Encontrar alguém que vá trabalhar com amor é algo cada vez mais raro nos dias que correm. Trabalha-se por dinheiro, status, uso & costume, consumo, mas não por amor. Trabalhar com amor ajuda a ter uma vida plena que, por ser plena, é leve e suave. Trabalhar sem amor contribui para produzir uma vida vazia e uma vida vazia pesa imensamente. Era justo o cansaço de Celeine: o de uma vida vazia e pesarosa escondida sob a capa reluzente da pseudoliberdade.

Celeine viu-se à procura de algo para proporcionar sentido à sua vida. Achou uma Igreja, com um padre moderno, com discurso liberal, sem ranço nem cheiro de naftalina. As celebrações eram animadas, com músicas executadas por bons instrumentistas e excelentes vozes. Era o que chamavam de louvor e produzia uma quase histeria coletiva; uma catarse que levava pessoas do choro compulsivo ao riso largo e alto. Alguns chamavam aquilo de desencapetamento coletivo.

Nas primeiras semanas, Celeine contava os dias para retornar às missas-show. Isso, sem falar nas inúmeras atividades sociais beneficentes, como bingos, chás, jantares-dançantes, noite da panqueca, do pastel, festa junina, feijoada amada, bazar, Natal das crianças etc. Era um combo: show musical, missa, orações, intercessões, testemunhos de curas, piadas, doações, bodas, batizados, cursilhos, cursos etc. Tudo junto e misturado, sob medida para a nova vivência sóciorreligiosa da ex-quase-futura depressiva Celeine.

Nessa avidez toda por sentido à vida, Celeine empanturrou-se com novos amigos e com atividades que a ocupavam durante um tempo cada vez maior nos finais de semana. Quando todas as atividades haviam terminado, no final de semana, Celeine estava exausta, recompensada e com um quilinho a mais. Reenergizada, havia encontrado o sentido da vida?

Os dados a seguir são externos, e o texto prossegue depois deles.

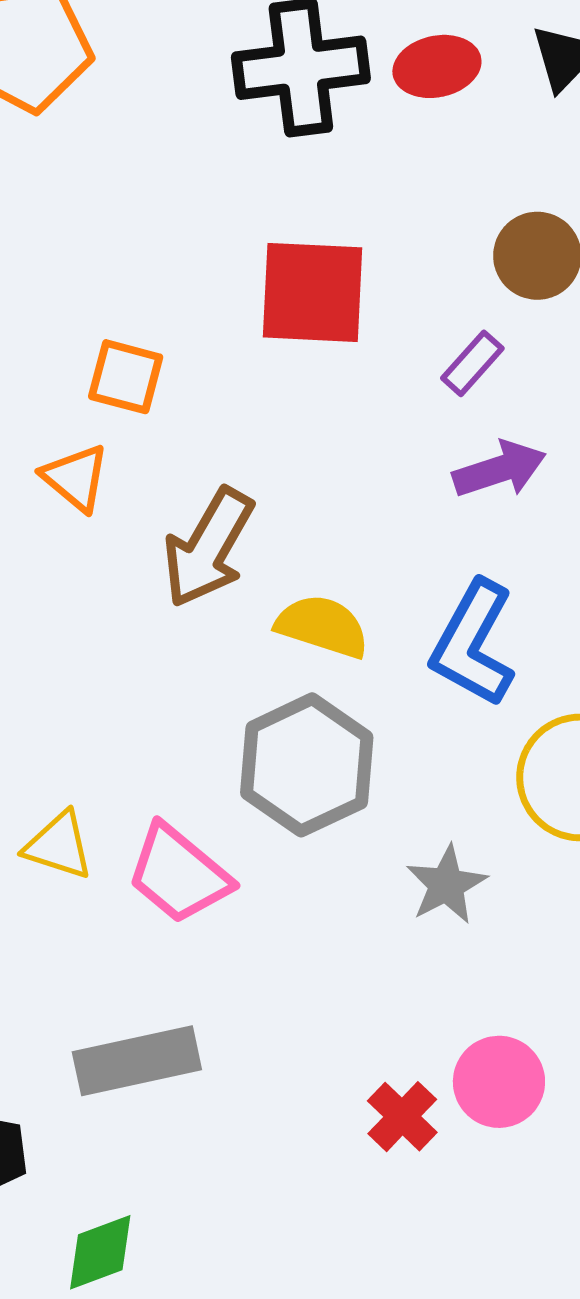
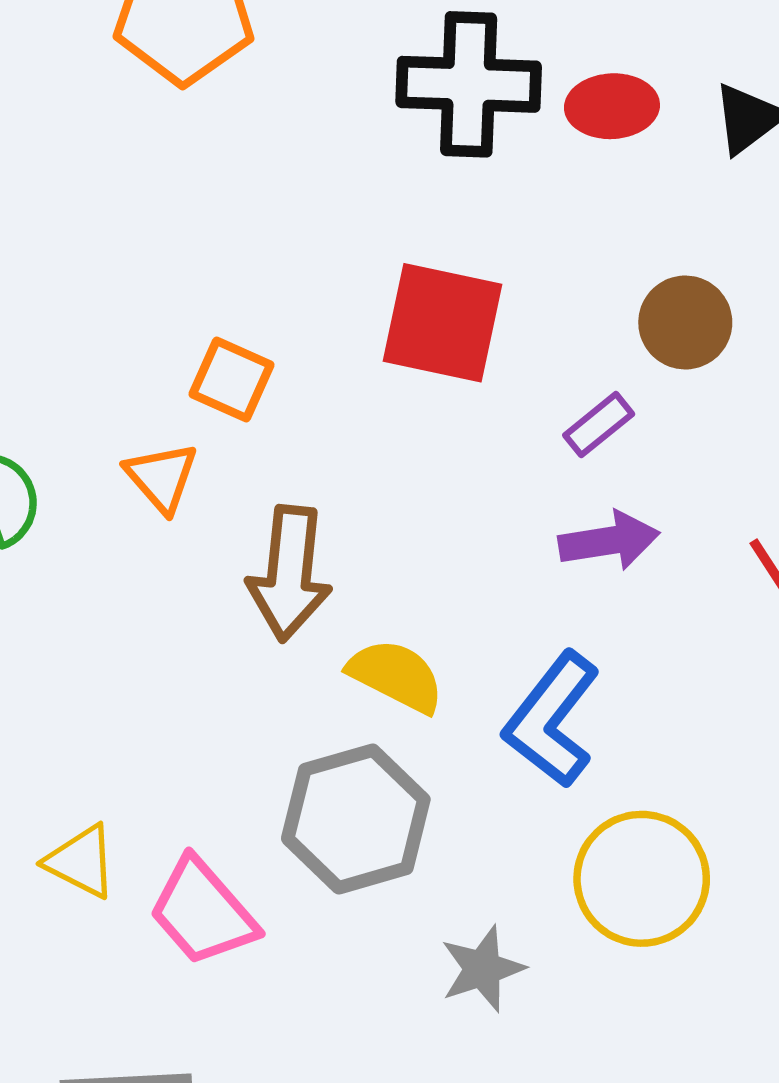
brown arrow: (208, 548) -> (289, 573), turned -33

Depois de alguns meses, a novidade já não era mais tão novidade. O novo já se havia tornado rotina e a rotina, uma sequência de reedições. Celeine já não mais saltava do banco em todas as vezes. Erguia as mãos, mas não tão alto, nem por tantas vezes. Cantava junto aquilo de que gostava e não mais todo o repertório projetado no telão da igreja. Já não era das primeiras a chegar, nem das últimas a sair. As máscaras de várias das amizades-relâmpago que havia feito começavam a se desprender. Nas atividades beneficentes controlava gastos, limitava-se a uma certa quantia, não sacava mais o cartão de débito.

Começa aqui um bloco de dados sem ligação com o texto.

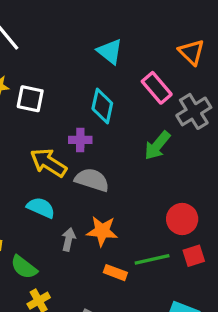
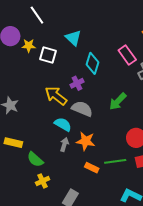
cyan triangle: (110, 51) -> (73, 38), moved
purple cross: (80, 140) -> (77, 83), turned -32
green arrow: (157, 146) -> (118, 101), moved
cyan semicircle: (41, 208) -> (63, 124), moved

Celeine começou a achar que havia mais do mesmo: muito show para pouca introspecção e silêncio que, descobrira, eram fundamentais. Celeine desconfiou que Espírito Santo não mais dava seus ares por lá, no tumulto todo. Experiência nova, já envelhecida, mas importante.

Celeine acordou para o sentido do sentido da vida e descobriu que estava ali, bem pertinho, dentro dela e que só precisava ter condições para se manifestar. Ajoelhou-se e disse: amém!